[Document layout detection data]
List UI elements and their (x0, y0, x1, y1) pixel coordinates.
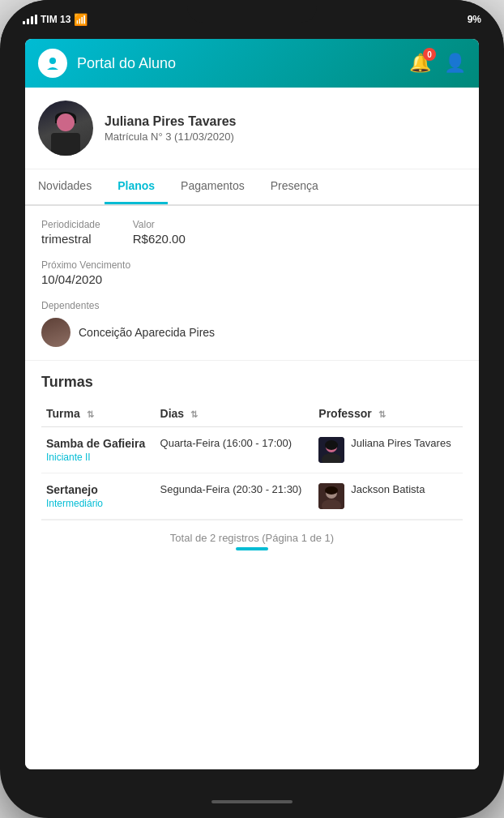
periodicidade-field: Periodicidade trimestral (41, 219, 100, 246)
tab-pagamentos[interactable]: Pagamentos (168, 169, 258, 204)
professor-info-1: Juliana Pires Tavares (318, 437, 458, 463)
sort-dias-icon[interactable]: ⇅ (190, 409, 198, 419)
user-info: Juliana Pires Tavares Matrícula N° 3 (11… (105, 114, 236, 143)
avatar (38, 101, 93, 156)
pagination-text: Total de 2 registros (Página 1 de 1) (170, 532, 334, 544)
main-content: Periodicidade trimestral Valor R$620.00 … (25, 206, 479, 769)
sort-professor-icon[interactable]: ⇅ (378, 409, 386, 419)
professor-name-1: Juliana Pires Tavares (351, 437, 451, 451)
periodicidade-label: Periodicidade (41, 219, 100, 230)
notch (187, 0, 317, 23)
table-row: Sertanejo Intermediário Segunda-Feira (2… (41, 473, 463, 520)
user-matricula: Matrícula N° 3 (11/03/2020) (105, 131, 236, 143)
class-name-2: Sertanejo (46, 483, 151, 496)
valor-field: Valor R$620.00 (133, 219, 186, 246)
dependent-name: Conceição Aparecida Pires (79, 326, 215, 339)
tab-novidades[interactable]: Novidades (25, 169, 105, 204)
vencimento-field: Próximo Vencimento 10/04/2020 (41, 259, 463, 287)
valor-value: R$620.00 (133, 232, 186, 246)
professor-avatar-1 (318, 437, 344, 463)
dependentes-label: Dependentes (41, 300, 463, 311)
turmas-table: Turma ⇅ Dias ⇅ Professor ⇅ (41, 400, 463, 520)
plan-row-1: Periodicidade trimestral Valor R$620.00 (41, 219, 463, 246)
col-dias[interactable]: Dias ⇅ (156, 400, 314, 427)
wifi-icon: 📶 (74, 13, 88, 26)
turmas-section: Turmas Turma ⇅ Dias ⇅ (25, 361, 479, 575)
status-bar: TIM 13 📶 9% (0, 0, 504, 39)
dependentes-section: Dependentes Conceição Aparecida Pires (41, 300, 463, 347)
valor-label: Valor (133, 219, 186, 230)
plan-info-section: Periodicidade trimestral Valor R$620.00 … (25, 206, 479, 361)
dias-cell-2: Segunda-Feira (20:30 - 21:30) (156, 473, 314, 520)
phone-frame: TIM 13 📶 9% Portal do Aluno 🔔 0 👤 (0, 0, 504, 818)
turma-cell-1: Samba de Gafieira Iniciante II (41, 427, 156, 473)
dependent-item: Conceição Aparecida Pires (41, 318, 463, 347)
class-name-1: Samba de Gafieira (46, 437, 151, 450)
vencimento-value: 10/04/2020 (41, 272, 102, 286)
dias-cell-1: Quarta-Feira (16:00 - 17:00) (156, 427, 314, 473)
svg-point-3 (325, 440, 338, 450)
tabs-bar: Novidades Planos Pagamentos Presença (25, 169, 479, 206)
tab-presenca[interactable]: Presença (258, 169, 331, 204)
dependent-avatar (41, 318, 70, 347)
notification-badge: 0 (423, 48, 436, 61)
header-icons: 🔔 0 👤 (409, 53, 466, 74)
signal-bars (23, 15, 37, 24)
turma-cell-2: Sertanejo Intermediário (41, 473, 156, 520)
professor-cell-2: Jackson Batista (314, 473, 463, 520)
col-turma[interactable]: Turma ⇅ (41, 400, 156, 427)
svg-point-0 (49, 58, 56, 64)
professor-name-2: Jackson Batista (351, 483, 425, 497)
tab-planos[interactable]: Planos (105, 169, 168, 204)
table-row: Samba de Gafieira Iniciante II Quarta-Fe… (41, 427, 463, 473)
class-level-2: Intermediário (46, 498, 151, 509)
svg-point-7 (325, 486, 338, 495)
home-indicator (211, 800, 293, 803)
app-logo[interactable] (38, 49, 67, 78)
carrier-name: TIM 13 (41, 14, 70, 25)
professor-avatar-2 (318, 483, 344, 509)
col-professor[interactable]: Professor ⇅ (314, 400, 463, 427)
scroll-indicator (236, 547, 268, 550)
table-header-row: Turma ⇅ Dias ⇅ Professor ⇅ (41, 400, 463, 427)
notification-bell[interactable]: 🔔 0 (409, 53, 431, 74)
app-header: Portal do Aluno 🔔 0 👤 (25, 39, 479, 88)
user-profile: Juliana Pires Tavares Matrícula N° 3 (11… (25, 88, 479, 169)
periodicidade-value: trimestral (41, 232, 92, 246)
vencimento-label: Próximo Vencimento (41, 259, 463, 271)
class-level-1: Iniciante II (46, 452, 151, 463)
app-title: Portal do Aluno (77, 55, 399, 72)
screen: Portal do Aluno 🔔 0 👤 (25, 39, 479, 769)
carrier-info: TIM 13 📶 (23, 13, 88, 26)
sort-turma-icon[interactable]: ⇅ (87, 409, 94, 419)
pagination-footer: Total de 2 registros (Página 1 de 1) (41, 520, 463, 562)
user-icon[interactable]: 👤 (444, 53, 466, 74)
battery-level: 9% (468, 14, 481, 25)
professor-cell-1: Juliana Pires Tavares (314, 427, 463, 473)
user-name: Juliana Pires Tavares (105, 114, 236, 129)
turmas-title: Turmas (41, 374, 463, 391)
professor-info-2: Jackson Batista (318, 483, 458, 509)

==

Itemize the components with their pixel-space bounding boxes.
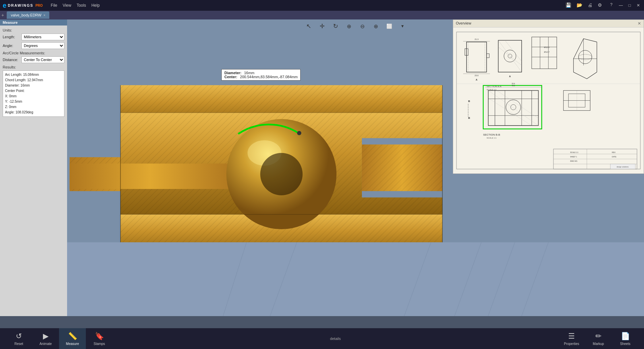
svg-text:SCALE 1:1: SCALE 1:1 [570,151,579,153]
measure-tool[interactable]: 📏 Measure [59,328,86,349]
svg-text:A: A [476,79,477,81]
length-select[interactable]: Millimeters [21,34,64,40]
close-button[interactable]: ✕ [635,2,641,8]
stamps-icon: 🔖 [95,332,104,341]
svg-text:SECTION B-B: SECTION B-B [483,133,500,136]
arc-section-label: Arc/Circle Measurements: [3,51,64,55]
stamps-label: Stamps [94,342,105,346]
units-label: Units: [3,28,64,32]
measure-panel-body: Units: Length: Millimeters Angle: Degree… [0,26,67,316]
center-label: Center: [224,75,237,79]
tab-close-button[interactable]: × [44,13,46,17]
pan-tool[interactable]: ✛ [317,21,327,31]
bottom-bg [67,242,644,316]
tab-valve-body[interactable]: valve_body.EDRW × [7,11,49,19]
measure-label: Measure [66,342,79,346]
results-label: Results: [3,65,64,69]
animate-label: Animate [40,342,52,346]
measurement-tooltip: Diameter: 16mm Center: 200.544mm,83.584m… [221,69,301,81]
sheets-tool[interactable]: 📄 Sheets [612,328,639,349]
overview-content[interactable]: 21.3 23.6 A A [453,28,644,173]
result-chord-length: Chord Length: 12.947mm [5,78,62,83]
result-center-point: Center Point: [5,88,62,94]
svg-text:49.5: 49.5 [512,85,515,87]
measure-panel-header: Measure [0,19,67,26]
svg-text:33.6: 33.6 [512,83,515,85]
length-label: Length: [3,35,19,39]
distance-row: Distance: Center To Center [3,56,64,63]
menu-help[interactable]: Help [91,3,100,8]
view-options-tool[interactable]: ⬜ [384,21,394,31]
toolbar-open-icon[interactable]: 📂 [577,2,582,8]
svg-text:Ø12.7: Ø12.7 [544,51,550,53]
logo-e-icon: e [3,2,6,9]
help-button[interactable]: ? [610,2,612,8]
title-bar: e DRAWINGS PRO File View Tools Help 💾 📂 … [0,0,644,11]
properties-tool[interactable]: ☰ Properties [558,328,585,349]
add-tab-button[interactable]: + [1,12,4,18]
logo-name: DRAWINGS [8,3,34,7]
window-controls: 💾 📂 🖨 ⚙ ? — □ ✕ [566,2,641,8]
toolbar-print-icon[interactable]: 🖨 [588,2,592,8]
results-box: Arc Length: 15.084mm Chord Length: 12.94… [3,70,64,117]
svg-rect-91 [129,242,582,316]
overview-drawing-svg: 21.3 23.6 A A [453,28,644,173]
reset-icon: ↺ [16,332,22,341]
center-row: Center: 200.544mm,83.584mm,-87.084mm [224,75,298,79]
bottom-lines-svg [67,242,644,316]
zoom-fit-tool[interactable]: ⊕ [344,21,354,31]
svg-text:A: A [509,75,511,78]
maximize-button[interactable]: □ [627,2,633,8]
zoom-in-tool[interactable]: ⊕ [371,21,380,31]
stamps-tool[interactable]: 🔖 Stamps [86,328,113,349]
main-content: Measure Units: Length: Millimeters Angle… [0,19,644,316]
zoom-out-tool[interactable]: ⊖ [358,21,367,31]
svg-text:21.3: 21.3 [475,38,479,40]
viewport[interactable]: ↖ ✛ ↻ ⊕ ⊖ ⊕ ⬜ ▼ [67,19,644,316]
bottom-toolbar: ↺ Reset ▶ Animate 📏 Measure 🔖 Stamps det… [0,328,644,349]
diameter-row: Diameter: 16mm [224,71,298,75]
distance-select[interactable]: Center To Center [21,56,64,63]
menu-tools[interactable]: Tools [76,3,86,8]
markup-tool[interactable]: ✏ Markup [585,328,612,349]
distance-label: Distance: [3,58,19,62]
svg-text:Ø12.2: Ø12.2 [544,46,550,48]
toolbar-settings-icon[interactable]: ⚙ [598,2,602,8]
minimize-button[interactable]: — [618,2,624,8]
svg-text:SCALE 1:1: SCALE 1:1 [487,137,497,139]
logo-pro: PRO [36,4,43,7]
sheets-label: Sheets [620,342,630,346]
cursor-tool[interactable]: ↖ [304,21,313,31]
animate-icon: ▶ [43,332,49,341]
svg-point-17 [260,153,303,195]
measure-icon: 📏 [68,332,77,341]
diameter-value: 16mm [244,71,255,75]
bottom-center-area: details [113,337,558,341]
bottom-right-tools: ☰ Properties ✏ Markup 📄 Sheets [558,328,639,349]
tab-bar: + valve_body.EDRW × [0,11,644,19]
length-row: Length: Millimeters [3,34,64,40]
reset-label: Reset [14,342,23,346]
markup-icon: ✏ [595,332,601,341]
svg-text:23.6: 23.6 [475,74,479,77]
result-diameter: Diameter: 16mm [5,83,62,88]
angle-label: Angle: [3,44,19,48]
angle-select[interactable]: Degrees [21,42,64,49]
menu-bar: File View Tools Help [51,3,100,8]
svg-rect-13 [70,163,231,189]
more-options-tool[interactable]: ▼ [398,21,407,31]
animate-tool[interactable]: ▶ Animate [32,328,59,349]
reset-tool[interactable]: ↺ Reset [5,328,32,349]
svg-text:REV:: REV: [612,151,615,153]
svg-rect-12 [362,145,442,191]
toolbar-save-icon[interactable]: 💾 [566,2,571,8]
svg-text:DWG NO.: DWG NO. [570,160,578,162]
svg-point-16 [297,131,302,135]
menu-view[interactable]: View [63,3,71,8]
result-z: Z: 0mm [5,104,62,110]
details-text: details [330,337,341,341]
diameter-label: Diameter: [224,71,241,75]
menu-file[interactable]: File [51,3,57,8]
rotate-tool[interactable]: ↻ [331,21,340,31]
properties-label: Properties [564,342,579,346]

== WORK INSTRUCTIONS ==
For this exercise, return every line from the data that holds the string "Total".

== SOLUTION FOR THIS EXERCISE ==
pagination-text: Total de 2 registros (Página 1 de 1) (170, 532, 334, 544)
pagination-footer: Total de 2 registros (Página 1 de 1) (41, 520, 463, 562)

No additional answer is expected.